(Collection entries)
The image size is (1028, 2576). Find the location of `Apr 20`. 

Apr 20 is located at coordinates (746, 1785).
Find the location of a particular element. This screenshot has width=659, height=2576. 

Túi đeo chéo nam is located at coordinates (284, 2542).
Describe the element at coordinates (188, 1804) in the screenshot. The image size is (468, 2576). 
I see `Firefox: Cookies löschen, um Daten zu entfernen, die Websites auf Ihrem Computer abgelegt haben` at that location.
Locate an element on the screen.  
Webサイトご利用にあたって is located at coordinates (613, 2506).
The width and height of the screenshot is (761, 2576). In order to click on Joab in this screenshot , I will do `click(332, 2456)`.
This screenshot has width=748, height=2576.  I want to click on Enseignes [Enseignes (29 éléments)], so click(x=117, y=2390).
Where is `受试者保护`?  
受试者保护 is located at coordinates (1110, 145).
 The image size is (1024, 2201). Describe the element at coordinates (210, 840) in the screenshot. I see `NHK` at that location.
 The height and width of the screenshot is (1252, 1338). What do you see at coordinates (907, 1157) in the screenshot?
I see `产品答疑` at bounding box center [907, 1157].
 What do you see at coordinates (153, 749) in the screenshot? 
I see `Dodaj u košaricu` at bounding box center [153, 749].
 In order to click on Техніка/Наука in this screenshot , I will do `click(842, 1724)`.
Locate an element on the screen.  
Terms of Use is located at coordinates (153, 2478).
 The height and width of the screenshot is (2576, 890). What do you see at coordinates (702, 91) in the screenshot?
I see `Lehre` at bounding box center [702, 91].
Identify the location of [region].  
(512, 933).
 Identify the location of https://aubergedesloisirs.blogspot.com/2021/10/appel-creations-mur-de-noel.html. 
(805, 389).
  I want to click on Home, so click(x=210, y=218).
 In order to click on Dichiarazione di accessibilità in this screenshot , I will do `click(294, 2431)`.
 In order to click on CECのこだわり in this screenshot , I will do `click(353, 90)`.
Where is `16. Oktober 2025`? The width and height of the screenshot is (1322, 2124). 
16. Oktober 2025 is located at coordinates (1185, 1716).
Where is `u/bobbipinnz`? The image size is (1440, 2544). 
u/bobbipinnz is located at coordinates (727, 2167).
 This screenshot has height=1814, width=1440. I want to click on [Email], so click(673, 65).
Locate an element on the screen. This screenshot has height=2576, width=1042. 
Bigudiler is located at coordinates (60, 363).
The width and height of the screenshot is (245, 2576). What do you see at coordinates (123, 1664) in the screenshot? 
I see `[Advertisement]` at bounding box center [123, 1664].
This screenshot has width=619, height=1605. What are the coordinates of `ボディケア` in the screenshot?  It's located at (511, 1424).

_EXERCISE AIM_
Reproduce each record exactly, leaving nothing out.

_TASK OUTPUT_
The image size is (1028, 2576). Find the location of `Apr 20`. 

Apr 20 is located at coordinates (746, 1785).
Find the location of a particular element. This screenshot has width=659, height=2576. 

Túi đeo chéo nam is located at coordinates (284, 2542).
Describe the element at coordinates (188, 1804) in the screenshot. The image size is (468, 2576). 
I see `Firefox: Cookies löschen, um Daten zu entfernen, die Websites auf Ihrem Computer abgelegt haben` at that location.
Locate an element on the screen.  
Webサイトご利用にあたって is located at coordinates (613, 2506).
The width and height of the screenshot is (761, 2576). In order to click on Joab in this screenshot , I will do `click(332, 2456)`.
This screenshot has width=748, height=2576.  I want to click on Enseignes [Enseignes (29 éléments)], so click(x=117, y=2390).
Where is `受试者保护`?  
受试者保护 is located at coordinates (1110, 145).
 The image size is (1024, 2201). Describe the element at coordinates (210, 840) in the screenshot. I see `NHK` at that location.
 The height and width of the screenshot is (1252, 1338). What do you see at coordinates (907, 1157) in the screenshot?
I see `产品答疑` at bounding box center [907, 1157].
 What do you see at coordinates (153, 749) in the screenshot? 
I see `Dodaj u košaricu` at bounding box center [153, 749].
 In order to click on Техніка/Наука in this screenshot , I will do `click(842, 1724)`.
Locate an element on the screen.  
Terms of Use is located at coordinates (153, 2478).
 The height and width of the screenshot is (2576, 890). What do you see at coordinates (702, 91) in the screenshot?
I see `Lehre` at bounding box center [702, 91].
Identify the location of [region].  
(512, 933).
 Identify the location of https://aubergedesloisirs.blogspot.com/2021/10/appel-creations-mur-de-noel.html. 
(805, 389).
  I want to click on Home, so click(x=210, y=218).
 In order to click on Dichiarazione di accessibilità in this screenshot , I will do `click(294, 2431)`.
 In order to click on CECのこだわり in this screenshot , I will do `click(353, 90)`.
Where is `16. Oktober 2025`? The width and height of the screenshot is (1322, 2124). 
16. Oktober 2025 is located at coordinates (1185, 1716).
Where is `u/bobbipinnz`? The image size is (1440, 2544). 
u/bobbipinnz is located at coordinates (727, 2167).
 This screenshot has height=1814, width=1440. I want to click on [Email], so click(673, 65).
Locate an element on the screen. This screenshot has height=2576, width=1042. 
Bigudiler is located at coordinates (60, 363).
The width and height of the screenshot is (245, 2576). What do you see at coordinates (123, 1664) in the screenshot? 
I see `[Advertisement]` at bounding box center [123, 1664].
This screenshot has width=619, height=1605. What are the coordinates of `ボディケア` in the screenshot?  It's located at (511, 1424).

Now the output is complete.